_Exercise prompt_:
From the line with "Au rythme de l'année liturgique" to the end of the data below, restate each line word for word, both ends included, without the pictures.

(Records from a data source)
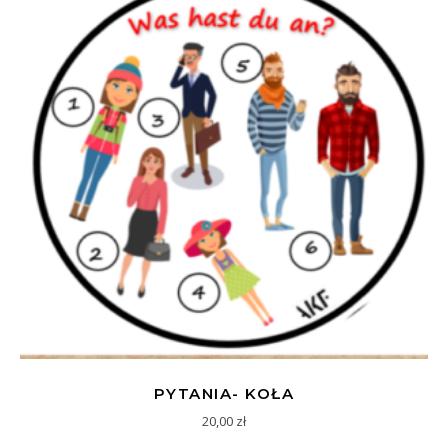
PYTANIA- KOŁA
20,00
zł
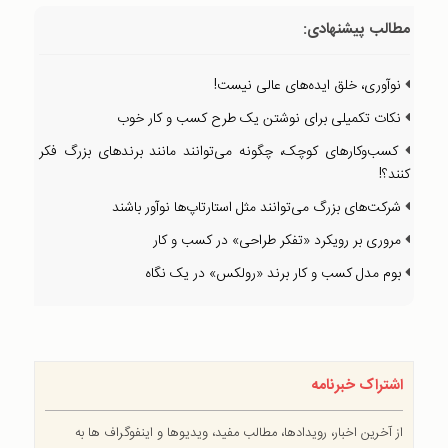
مطالب پیشنهادی:
نوآوری، خلق ایده‌های عالی نیست!
نکات تکمیلی برای نوشتن یک طرح کسب و کار خوب
کسب‌وکارهای کوچک، چگونه می‌توانند مانند برندهای بزرگ فکر
کنند؟!
شرکت‌های بزرگ می‌توانند مثل استارتاپ‌ها نوآور باشند
مروری بر رویکرد «تفکر طراحی» در کسب و کار
بوم مدل کسب و کار برند «رولکس» در یک نگاه
اشتراک خبرنامه
از آخرین اخبار، رویدادها، مطالب مفید، ویدیوها و اینفوگراف ها به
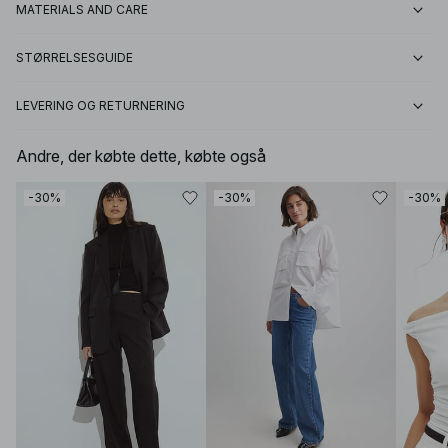
MATERIALS AND CARE
STØRRELSESGUIDE
LEVERING OG RETURNERING
Andre, der købte dette, købte også
-30%
-30%
-30%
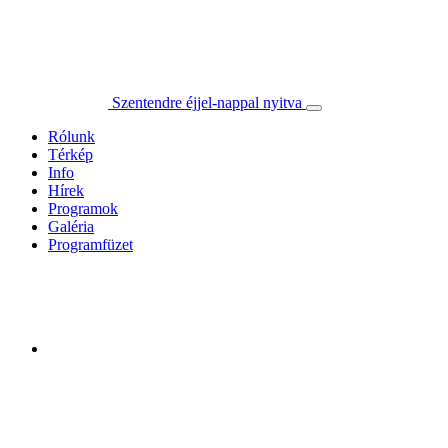
Szentendre éjjel-nappal nyitva
Rólunk
Térkép
Info
Hírek
Programok
Galéria
Programfüzet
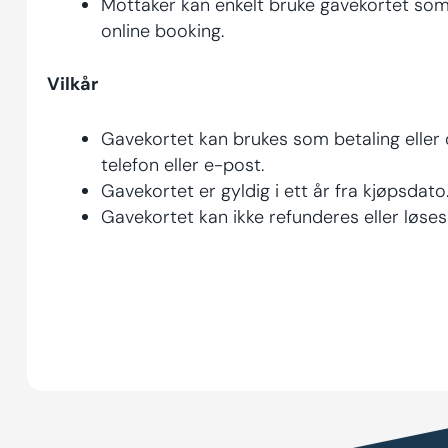
Mottaker kan enkelt bruke gavekortet som
online booking.
Vilkår
Gavekortet kan brukes som betaling eller d
telefon eller e-post.
Gavekortet er gyldig i ett år fra kjøpsdato
Gavekortet kan ikke refunderes eller løses 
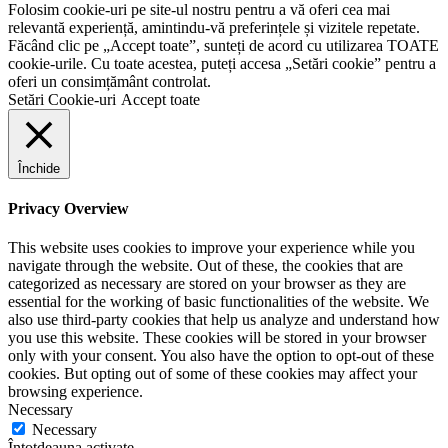
Folosim cookie-uri pe site-ul nostru pentru a vă oferi cea mai
relevantă experiență, amintindu-vă preferințele și vizitele repetate.
Făcând clic pe „Accept toate”, sunteți de acord cu utilizarea TOATE
cookie-urile. Cu toate acestea, puteți accesa „Setări cookie” pentru a
oferi un consimțământ controlat.
Setări Cookie-uri
Accept toate
Închide
Privacy Overview
This website uses cookies to improve your experience while you
navigate through the website. Out of these, the cookies that are
categorized as necessary are stored on your browser as they are
essential for the working of basic functionalities of the website. We
also use third-party cookies that help us analyze and understand how
you use this website. These cookies will be stored in your browser
only with your consent. You also have the option to opt-out of these
cookies. But opting out of some of these cookies may affect your
browsing experience.
Necessary
Necessary
Întotdeauna activate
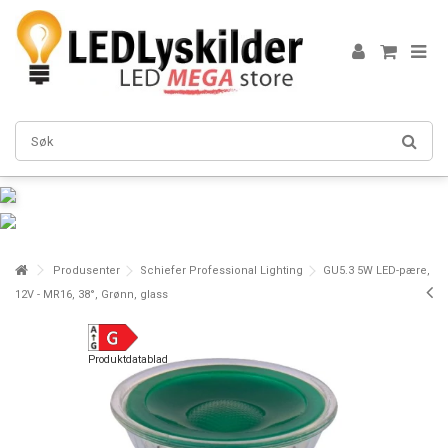
Produsenter
Schiefer Professional Lighting
GU5.3 5W LED-pære,
12V - MR16, 38°, Grønn, glass
Produktdatablad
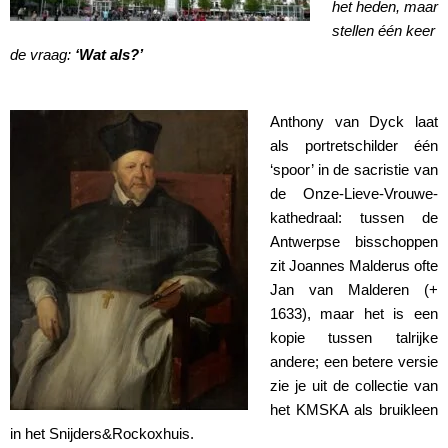
het heden, maar
stellen één keer
de vraag:
‘Wat als?’
Anthony van Dyck laat
als portretschilder één
‘spoor’ in de sacristie van
de Onze-Lieve-Vrouwe­
kathedraal: tussen de
Antwerpse bisschoppen
zit Joannes Malderus ofte
Jan van Malderen (+
1633), maar het is een
kopie tussen talrijke
andere; een betere versie
zie je uit de collectie van
het KMSKA als bruikleen
in het Snijders&Rockoxhuis.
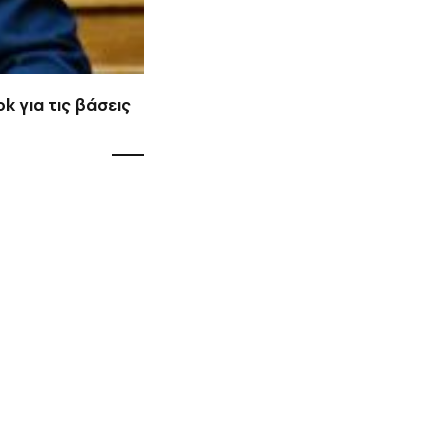
k για τις βάσεις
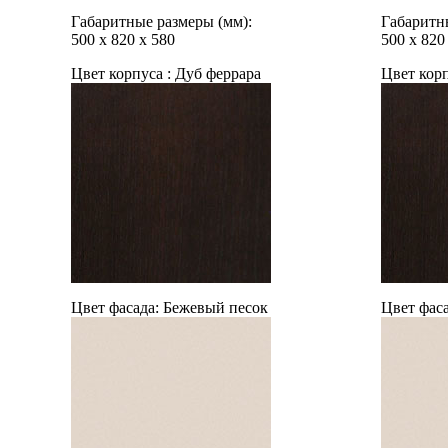
Габаритные размеры (мм):
Габаритн
500
х
820
х
580
500
х
820
Цвет корпуса :
Дуб феррара
Цвет корп
Цвет фасада:
Бежевый песок
Цвет фаса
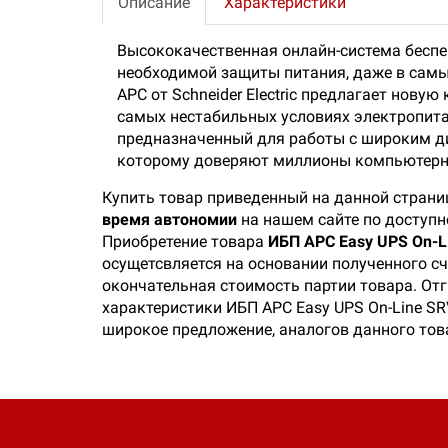
Описание
Характеристики
Высококачественная онлайн-система беспе
необходимой защиты питания, даже в самы
APC от Schneider Electric предлагает нов
самых нестабильных условиях электропитан
предназначенный для работы с широким ди
которому доверяют миллионы компьютерны
Купить товар приведенный на данной страни
время автономии
на нашем сайте по доступн
Приобретение товара
ИБП APC Easy UPS On-L
осущетсвляется на основании полученного сч
окончательная стоимость партии товара. Отг
характеристики ИБП APC Easy UPS On-Line SR
широкое предложение, аналогов данного тов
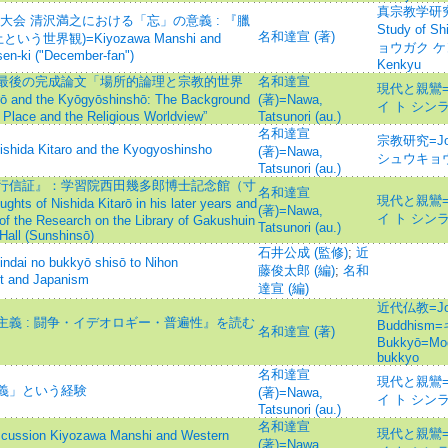
真宗教学研究=Jou
大会 清沢満之における「忘」の意義 : 『臘
Study of 
名和達宣 (著)
世界観)=Kiyozawa Manshi and
ョウガク ケンキ
sen-ki ("December-fan")
Kenkyu
最後の完成論文「場所的論理と宗教的世界
名和達宣
現代と親鸞=To
nd the Kyōgyōshinshō: The Background
(著)=Nawa,
イ ト シン
f Place and the Religious Worldview”
Tatsunori (au.)
名和達宣
宗教研究=Journ
itaro and the Kyogyoshinsho
(著)=Nawa,
シュウキョ
Tatsunori (au.)
行信証』：学習院西田幾多郎博士記念館（寸
名和達宣
現代と親鸞=To
 Nishida Kitarō in his later years and
(著)=Nawa,
イ ト シン
of the Research on the Library of Gakushuin
Tatsunori (au.)
 Hall (Sunshinsō)
石井公成 (監修)
;
近
o bukkyō shisō to Nihon
藤俊太郎 (編)
;
名和
t and Japanism
達宣 (編)
近代仏教=Jour
義 : 闘争・イデオロギー・普遍性』を読む
Buddhism
名和達宣 (著)
Bukkyō=Mod
bukkyo
名和達宣
現代と親鸞=To
義」という経験
(著)=Nawa,
イ ト シン
Tatsunori (au.)
名和達宣
現代と親鸞=To
n Kiyozawa Manshi and Western
(著)=Nawa,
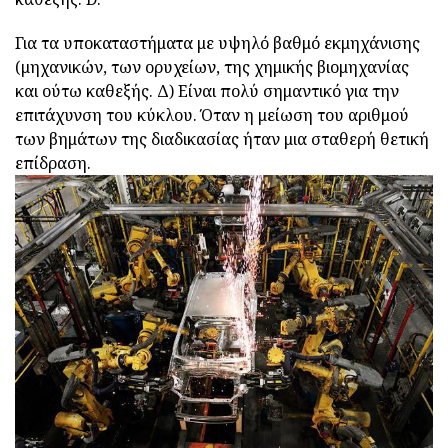
Για τα υποκαταστήματα με υψηλό βαθμό εκμηχάνισης
(μηχανικών, των ορυχείων, της χημικής βιομηχανίας
και ούτω καθεξής. Δ) Είναι πολύ σημαντικό για την
επιτάχυνση του κύκλου. Όταν η μείωση του αριθμού
των βημάτων της διαδικασίας ήταν μια σταθερή θετική
επίδραση.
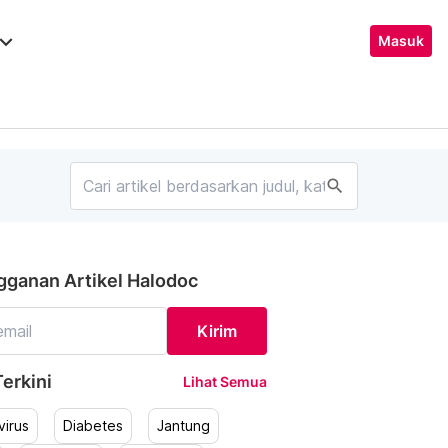
ard_arrow_down
Masuk
search
gganan Artikel Halodoc
Kirim
erkini
Lihat Semua
irus
Diabetes
Jantung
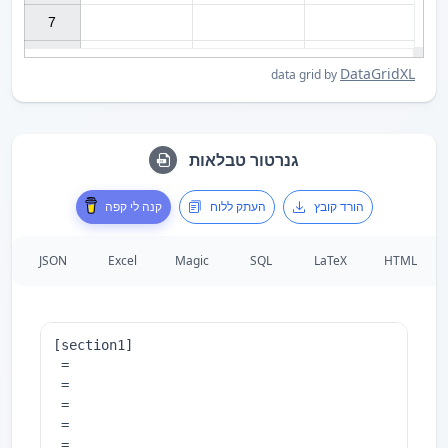
7

DataGridXL
data grid by
גנרטור טבלאות
הורד קובץ
העתק ללוח
קנה לי קפה
JSON
Excel
Magic
SQL
LaTeX
HTML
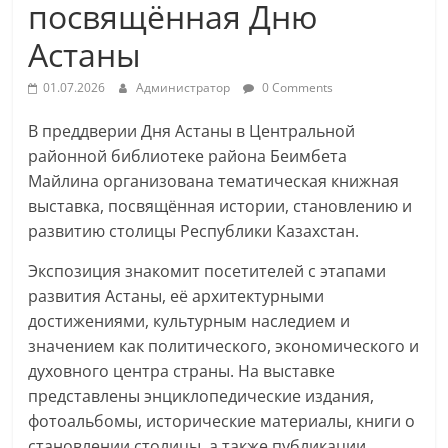
посвящённая Дню
Астаны
01.07.2026
Администратор
0 Comments
В преддверии Дня Астаны в Центральной
районной библиотеке района Беимбета
Майлина организована тематическая книжная
выставка, посвящённая истории, становлению и
развитию столицы Республики Казахстан.
Экспозиция знакомит посетителей с этапами
развития Астаны, её архитектурными
достижениями, культурным наследием и
значением как политического, экономического и
духовного центра страны. На выставке
представлены энциклопедические издания,
фотоальбомы, исторические материалы, книги о
становлении столицы, а также публикации,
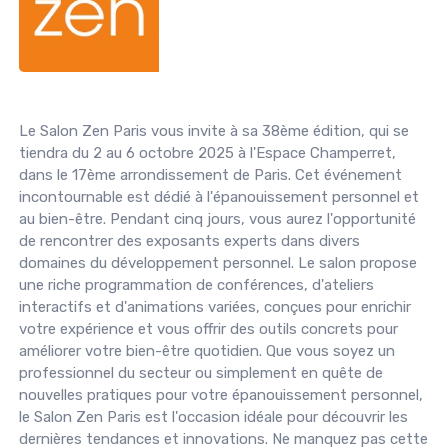
Le Salon Zen Paris vous invite à sa 38ème édition, qui se
tiendra du 2 au 6 octobre 2025 à l'Espace Champerret,
dans le 17ème arrondissement de Paris. Cet événement
incontournable est dédié à l'épanouissement personnel et
au bien-être. Pendant cinq jours, vous aurez l'opportunité
de rencontrer des exposants experts dans divers
domaines du développement personnel. Le salon propose
une riche programmation de conférences, d'ateliers
interactifs et d'animations variées, conçues pour enrichir
votre expérience et vous offrir des outils concrets pour
améliorer votre bien-être quotidien. Que vous soyez un
professionnel du secteur ou simplement en quête de
nouvelles pratiques pour votre épanouissement personnel,
le Salon Zen Paris est l'occasion idéale pour découvrir les
dernières tendances et innovations. Ne manquez pas cette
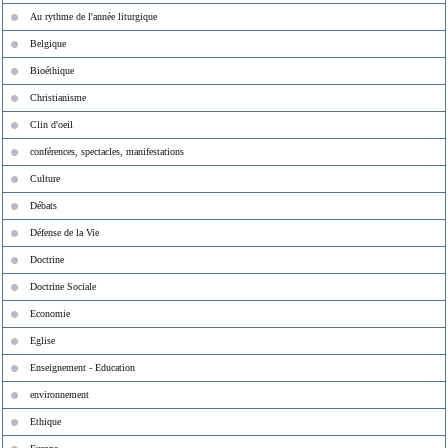
Au rythme de l'année liturgique
Belgique
Bioéthique
Christianisme
Clin d'oeil
conférences, spectacles, manifestations
Culture
Débats
Défense de la Vie
Doctrine
Doctrine Sociale
Economie
Eglise
Enseignement - Education
environnement
Ethique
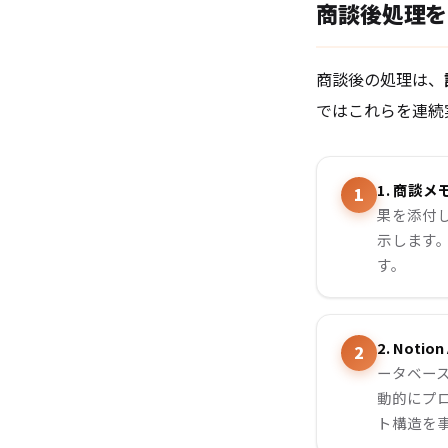
商談後処理を
商談後の処理は、
ではこれらを連続
1. 商談メモ
果を添付し
示します。
す。
2. Noti
ータベー
動的にプロ
ト構造を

_Task result_:
Au rythme de l'année liturgique
Belgique
Bioéthique
Christianisme
Clin d'oeil
conférences, spectacles, manifestations
Culture
Débats
Défense de la Vie
Doctrine
Doctrine Sociale
Economie
Eglise
Enseignement - Education
environnement
Ethique
商談後処理を
商談後の処理は、
ではこれらを連続
1. 商談メモ
果を添付し
示します。
す。
2. Noti
ータベー
動的にプロ
ト構造を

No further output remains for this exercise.